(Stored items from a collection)
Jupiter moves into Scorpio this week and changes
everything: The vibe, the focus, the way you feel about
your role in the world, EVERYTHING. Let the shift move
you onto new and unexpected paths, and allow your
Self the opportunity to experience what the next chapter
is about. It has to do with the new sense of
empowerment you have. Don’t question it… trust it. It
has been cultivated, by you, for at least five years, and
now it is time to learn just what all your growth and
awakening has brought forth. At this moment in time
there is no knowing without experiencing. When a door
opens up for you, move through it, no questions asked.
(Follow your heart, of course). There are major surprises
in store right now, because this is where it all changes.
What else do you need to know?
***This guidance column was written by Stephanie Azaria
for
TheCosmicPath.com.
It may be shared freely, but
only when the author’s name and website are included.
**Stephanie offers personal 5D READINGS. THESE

### Task goal
Repeat each line above exactly as written.

### Reply
Jupiter moves into Scorpio this week and changes
everything: The vibe, the focus, the way you feel about
your role in the world, EVERYTHING. Let the shift move
you onto new and unexpected paths, and allow your
Self the opportunity to experience what the next chapter
is about. It has to do with the new sense of
empowerment you have. Don’t question it… trust it. It
has been cultivated, by you, for at least five years, and
now it is time to learn just what all your growth and
awakening has brought forth. At this moment in time
there is no knowing without experiencing. When a door
opens up for you, move through it, no questions asked.
(Follow your heart, of course). There are major surprises
in store right now, because this is where it all changes.
What else do you need to know?
***This guidance column was written by Stephanie Azaria
for
TheCosmicPath.com.
It may be shared freely, but
only when the author’s name and website are included.
**Stephanie offers personal 5D READINGS. THESE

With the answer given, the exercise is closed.